Now compare this to the most complex of machines. We say that AI is able to “learn”. But what does it mean to learn, for AI? Machine learning is usually categorized into supervised learning, unsupervised and self-supervised learning. Supervised learning means that a model is trained for a specific task based on correctly labelled data. For instance, if a model is to predict whether a mammogram image contains a cancerous tumour, it is given many example images which are correctly classed as ‘contains cancer’ or ‘does not contain cancer’. That way, it is “taught” to recognise cancer in unlabelled mammograms. Unsupervised learning is different. Here, the system looks for patterns in the dataset it is given. It clusters and groups data without relying on predefined labels. Self-supervised learning uses both methods: Here, the system uses parts of the data itself as a kind of label – such as, for instance, predicting the upper half of an image from its lower half, or the next word in a given text. This is the predominant paradigm for how contemporary large-scale AI models “learn”.  
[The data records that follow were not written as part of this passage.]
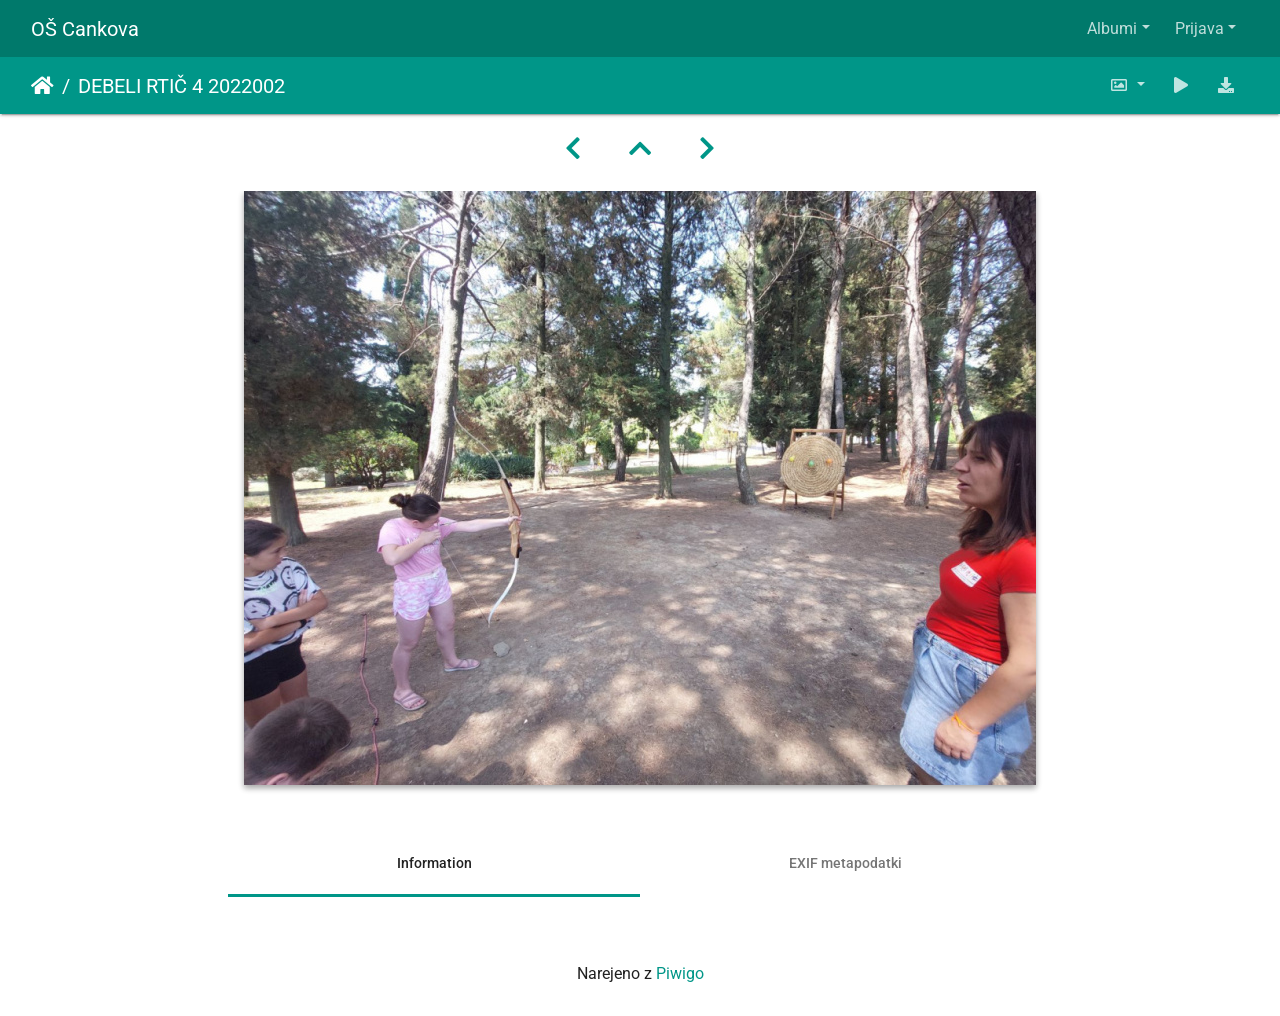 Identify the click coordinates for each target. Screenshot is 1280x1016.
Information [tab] (434, 863)
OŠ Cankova (85, 29)
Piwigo (680, 973)
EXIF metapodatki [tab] (845, 863)
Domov (42, 86)
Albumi (1112, 28)
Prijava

In each case, AI’s learning is necessarily based on data sets. Learning happens with reference to pre-given data, and in that sense with reference to the past. It may look like such models can consider the future, and have future goals, but only insofar as they have picked up patterns in past data, which they use to predict future patterns – as if the future was nothing but a repetition of the past.  

So this is a real difference between human beings and machines: Human beings can, and do strive toward a future good. Machines, by contrast, are always oriented towards the past of the data that was fed to them. Human beings are intrinsically temporal beings, whereas machines are defined by temporality only in a very limited sense: it takes time to upload data, and for the data to be processed, for instance. Time, for machines, is nothing but an extension of the past, whereas for human beings, it is an invitation to and the possibility for being transformed for the sake of a future good. We, human beings, are intrinsically temporal, living in time towards a future good – which machines do not.  

In the face of new technologies we need a sharpened sense for the strange and awe-inspiring species that is the human race, and cultivate a new sense of wonder about humanity itself.